START Supplied information
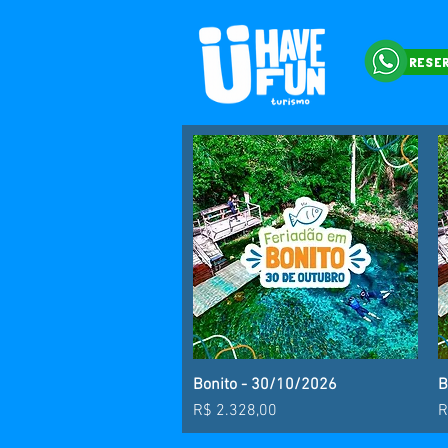
RESE
Bonito - 30/10/2026
Visualização rápida
B
Preço
P
R$ 2.328,00
R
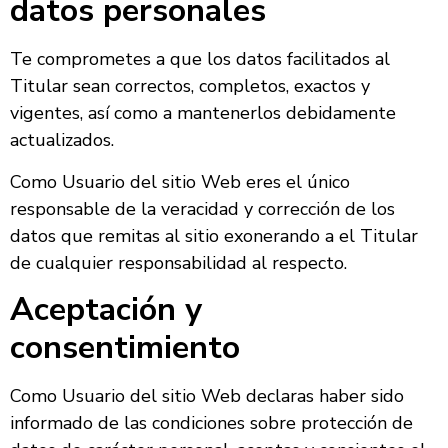
datos personales
Te comprometes a que los datos facilitados al
Titular sean correctos, completos, exactos y
vigentes, así como a mantenerlos debidamente
actualizados.
Como Usuario del sitio Web eres el único
responsable de la veracidad y corrección de los
datos que remitas al sitio exonerando a el Titular
de cualquier responsabilidad al respecto.
Aceptación y
consentimiento
Como Usuario del sitio Web declaras haber sido
informado de las condiciones sobre protección de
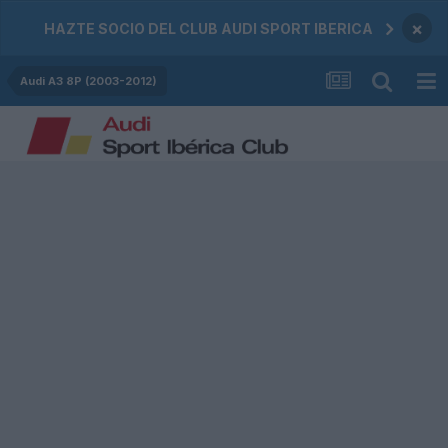
×
HAZTE SOCIO DEL CLUB AUDI SPORT IBERICA
Audi A3 8P (2003-2012)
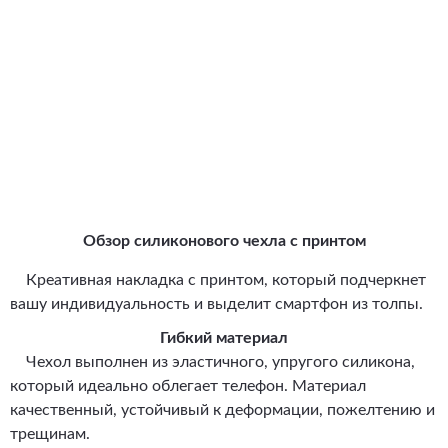
Обзор силиконового чехла с принтом
Креативная накладка с принтом, который подчеркнет
вашу индивидуальность и выделит смартфон из толпы.
Гибкий материал
Чехол выполнен из эластичного, упругого силикона,
который идеально облегает телефон. Материал
качественный, устойчивый к деформации, пожелтению и
трещинам.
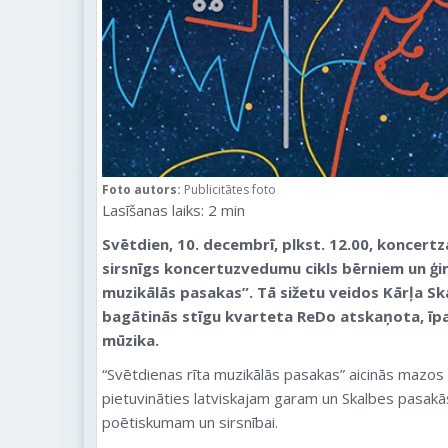
Foto autors:
Publicitātes foto
Lasīšanas laiks:
2
min
Svētdien, 10. decembrī, plkst. 12.00, koncertzā
sirsnīgs koncertuzvedumu cikls bērniem un ģ
muzikālās pasakas”. Tā sižetu veidos Kārļa Sk
bagātinās stīgu kvarteta ReDo atskaņota, īp
mūzika.
“Svētdienas rīta muzikālās pasakas” aicinās mazos 
pietuvināties latviskajam garam un Skalbes pasak
poētiskumam un sirsnībai.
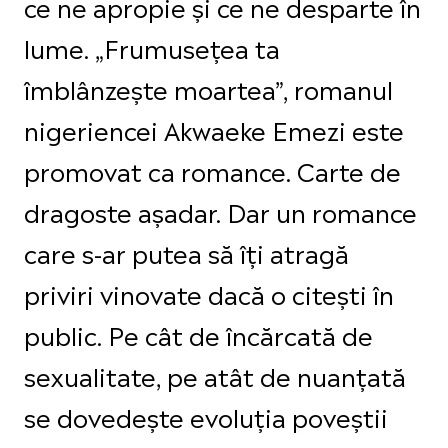
ce ne apropie și ce ne desparte în
lume. „Frumusețea ta
îmblânzește moartea”, romanul
nigeriencei Akwaeke Emezi este
promovat ca romance. Carte de
dragoste așadar. Dar un romance
care s-ar putea să îți atragă
priviri vinovate dacă o citești în
public. Pe cât de încărcată de
sexualitate, pe atât de nuanțată
se dovedește evoluția poveștii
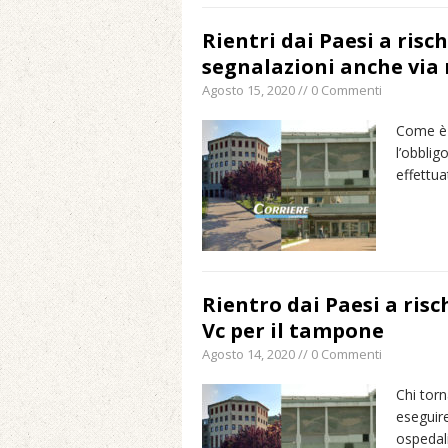
Rientri dai Paesi a rischi
segnalazioni anche via
Agosto 15, 2020 // 0 Commenti
Come è 
l’obblig
effettua
Rientro dai Paesi a risch
Vc per il tampone
Agosto 14, 2020 // 0 Commenti
Chi torn
eseguire
ospedali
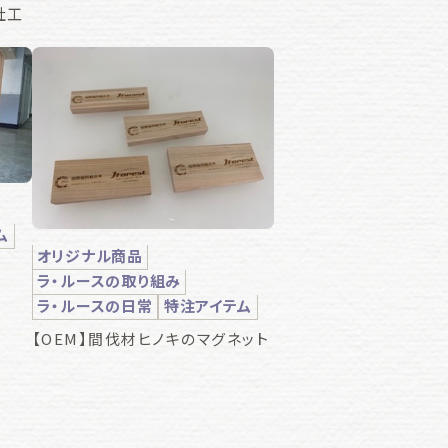
社工
ム
オリジナル商品
ラ・ルースの取り組み
ラ・ルースの日常
特注アイテム
【OEM】間伐材ヒノキのマグネット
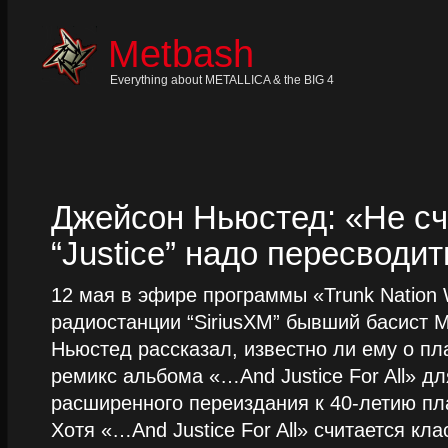
Skip
to
content
Metbash
Skip
to
navigation
Everything about METALLICA & the BIG 4
Skip
to
footer
Джейсон Ньюстед: «Не сч
“Justice” надо пересводит
12 мая в эфире программы «Trunk Nation W
радиостанции “SiriusXM” бывший басист M
Ньюстед рассказал, известно ли ему о пл
ремикс альбома «…And Justice For All» д
расширенного переиздания к 40-летию пла
Хотя «…And Justice For All» считается клас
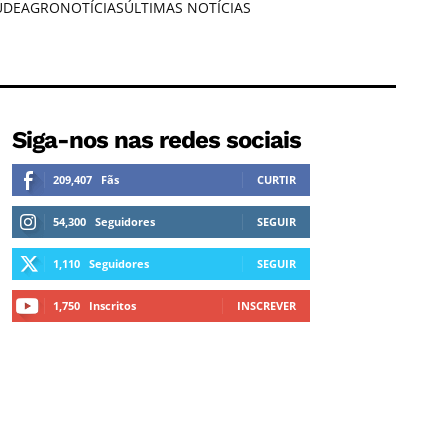
ÚDE
AGRONOTÍCIAS
ÚLTIMAS NOTÍCIAS
Siga-nos nas redes sociais
209,407
Fãs
CURTIR
54,300
Seguidores
SEGUIR
1,110
Seguidores
SEGUIR
1,750
Inscritos
INSCREVER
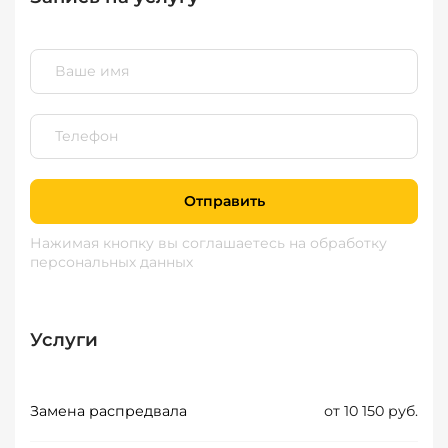
Отправить
Нажимая кнопку вы соглашаетесь
на обработку
персональных данных
Услуги
Замена распредвала
от 10 150 руб.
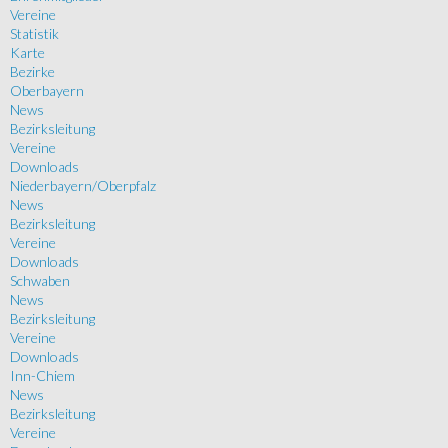
Vereine
Statistik
Karte
Bezirke
Oberbayern
News
Bezirksleitung
Vereine
Downloads
Niederbayern/Oberpfalz
News
Bezirksleitung
Vereine
Downloads
Schwaben
News
Bezirksleitung
Vereine
Downloads
Inn-Chiem
News
Bezirksleitung
Vereine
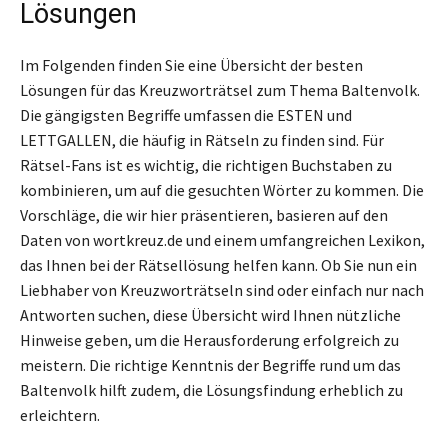
Lösungen
Im Folgenden finden Sie eine Übersicht der besten
Lösungen für das Kreuzworträtsel zum Thema Baltenvolk.
Die gängigsten Begriffe umfassen die ESTEN und
LETTGALLEN, die häufig in Rätseln zu finden sind. Für
Rätsel-Fans ist es wichtig, die richtigen Buchstaben zu
kombinieren, um auf die gesuchten Wörter zu kommen. Die
Vorschläge, die wir hier präsentieren, basieren auf den
Daten von wortkreuz.de und einem umfangreichen Lexikon,
das Ihnen bei der Rätsellösung helfen kann. Ob Sie nun ein
Liebhaber von Kreuzworträtseln sind oder einfach nur nach
Antworten suchen, diese Übersicht wird Ihnen nützliche
Hinweise geben, um die Herausforderung erfolgreich zu
meistern. Die richtige Kenntnis der Begriffe rund um das
Baltenvolk hilft zudem, die Lösungsfindung erheblich zu
erleichtern.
END Supplied information
● What the task requires:
Where in the records does the string "Baltenvolk" appear? Copy every line that has it.

● Answer space:
Lösungen für das Kreuzworträtsel zum Thema Baltenvolk.
Baltenvolk hilft zudem, die Lösungsfindung erheblich zu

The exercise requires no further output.